Storage Quotas for Collections

Please note that this is a new and still experimental feature (as of Dataverse v6.1 release).

Instance admins can now define storage quota limits for specific collections. These limits can be set, changed and/or deleted via the provided APIs (please see the Update Collection Input Levels section of the Native API guide). The Read version of the API is available to the individual collection admins (i.e., a collection owner can check on the quota configured for their collection), but only superusers can set, change or disable storage quotas.

Storage quotas are inherited by subcollections. In other words, when storage use limit is set for a specific collection, it applies to all the datasets immediately under it and in its sub-collections, unless different quotas are defined there and so on. Each file added to any dataset in that hierarchy counts for the purposes of the quota limit defined for the top collection. A storage quota defined on a child sub-collection overrides whatever quota that may be defined on the parent, or inherited from an ancestor.

For example, a collection A has the storage quota set to 10GB. It has 3 sub-collections, B, C and D. Users can keep uploading files into the datasets anywhere in this hierarchy until the combined size of 10GB is reached between them. However, if an admin has reasons to limit one of the sub-collections, B to 3GB only, that quota can be explicitly set there. This both limits the growth of B to 3GB, and also guarantees that allocation to it. I.e. the contributors to collection B will be able to keep adding data until the 3GB limit is reached, even after the parent collection A reaches the combined 10GB limit (at which point A and all its subcollections except for B will become read-only).

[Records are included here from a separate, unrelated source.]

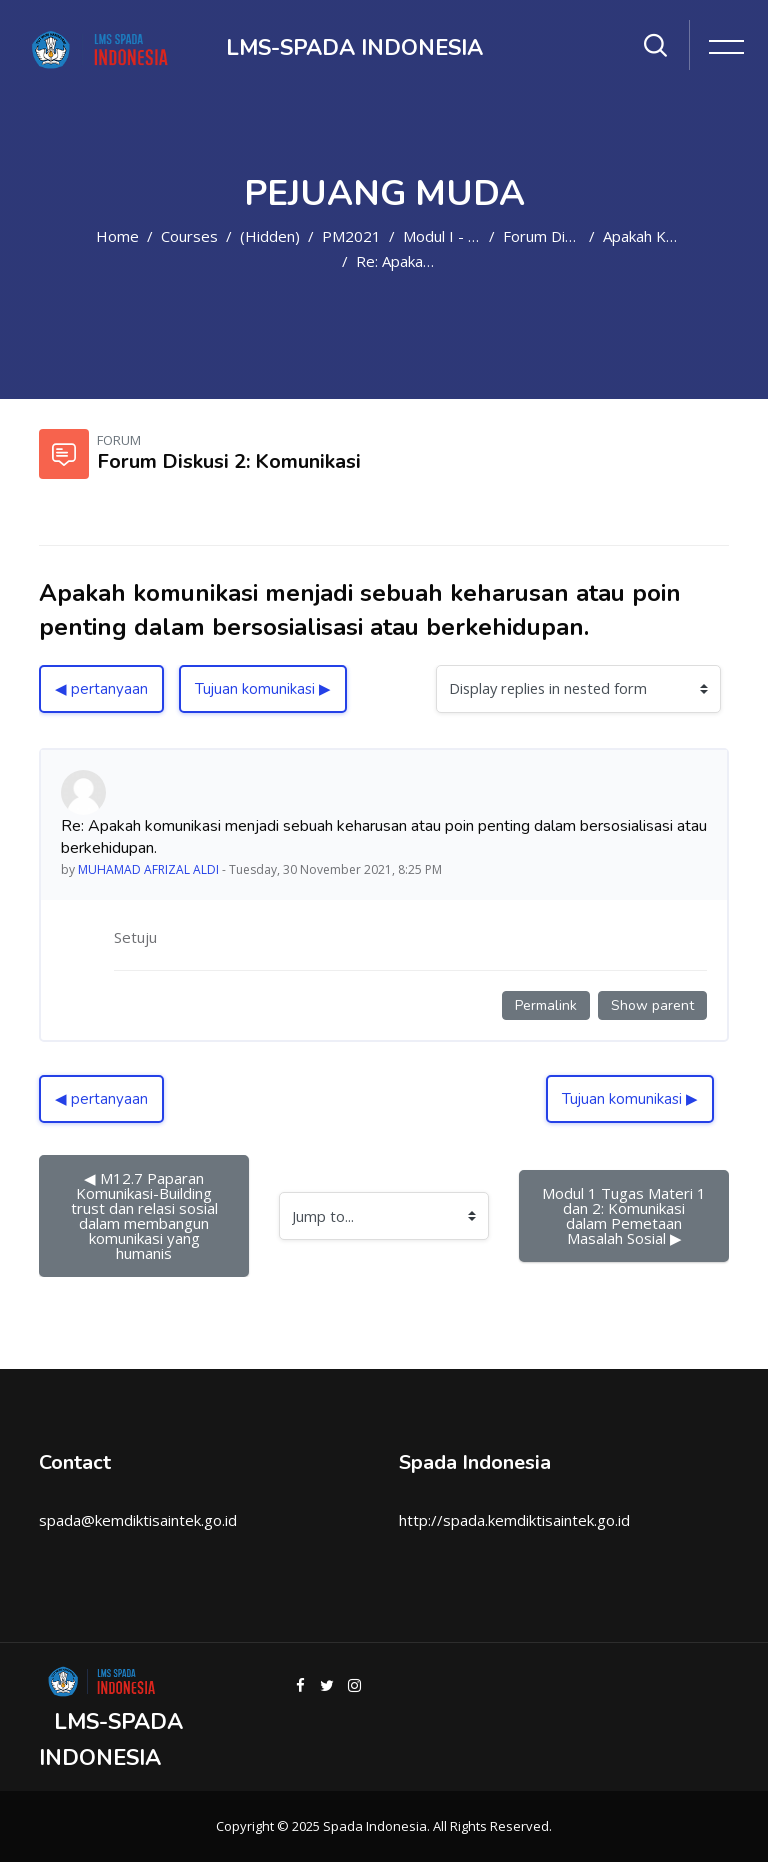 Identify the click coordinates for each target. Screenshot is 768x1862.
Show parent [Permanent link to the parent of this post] (652, 1005)
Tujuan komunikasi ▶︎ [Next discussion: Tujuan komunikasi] (263, 689)
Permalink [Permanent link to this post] (546, 1005)
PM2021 (351, 236)
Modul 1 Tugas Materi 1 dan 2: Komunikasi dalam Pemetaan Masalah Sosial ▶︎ (626, 1215)
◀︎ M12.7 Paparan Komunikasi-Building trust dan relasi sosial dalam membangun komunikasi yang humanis (146, 1215)
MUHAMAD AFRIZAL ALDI (148, 869)
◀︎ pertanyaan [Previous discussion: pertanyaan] (101, 689)
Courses (189, 236)
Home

We do not yet know whether this is going to be a popular, or needed use case - a child collection quota that is different from the quota it inherits from a parent. It is likely that for many instances it will be sufficient to be able to define quotas for collections and have them apply to all the child objects underneath. We will examine the response to this feature and consider making adjustments to this scheme based on it. We are already considering introducing other types of quotas, such as limits by users or specific storage volumes.

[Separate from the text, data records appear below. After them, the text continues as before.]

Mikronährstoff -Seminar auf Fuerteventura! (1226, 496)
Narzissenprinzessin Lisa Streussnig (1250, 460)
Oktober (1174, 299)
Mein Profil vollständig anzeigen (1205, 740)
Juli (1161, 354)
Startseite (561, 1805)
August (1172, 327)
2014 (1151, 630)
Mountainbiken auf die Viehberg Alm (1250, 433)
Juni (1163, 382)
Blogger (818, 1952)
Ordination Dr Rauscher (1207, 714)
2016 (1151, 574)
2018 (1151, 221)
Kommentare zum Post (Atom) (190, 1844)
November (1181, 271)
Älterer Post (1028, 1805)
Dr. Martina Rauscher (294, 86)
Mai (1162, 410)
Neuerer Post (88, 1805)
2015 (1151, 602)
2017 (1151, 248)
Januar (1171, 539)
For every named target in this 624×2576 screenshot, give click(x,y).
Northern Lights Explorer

Please note that only the sizes of the main datafiles and the archival tab-delimited format versions, as produced by the ingest process are counted for the purposes of enforcing the limits. Automatically generated “auxiliary” files, such as rescaled image thumbnails and metadata exports for datasets are not.

When quotas are set and enforced, the users will be informed of the remaining storage allocation on the file upload page together with other upload and processing limits.

Part of the new and experimental nature of this feature is that we don’t know for the fact yet how well it will function in real life on a very busy production system, despite our best efforts to test it prior to the release. One specific issue is having to update the recorded storage use for every parent collection of the given dataset whenever new files are added. This includes updating the combined size of the root, top collection - which will need to be updated after every file upload. In an unlikely case that this will start causing problems with race conditions and database update conflicts, it is possible to disable these updates (and thus disable the storage quotas feature), by setting the dataverse.storageuse.disable-storageuse-increments JVM setting to true.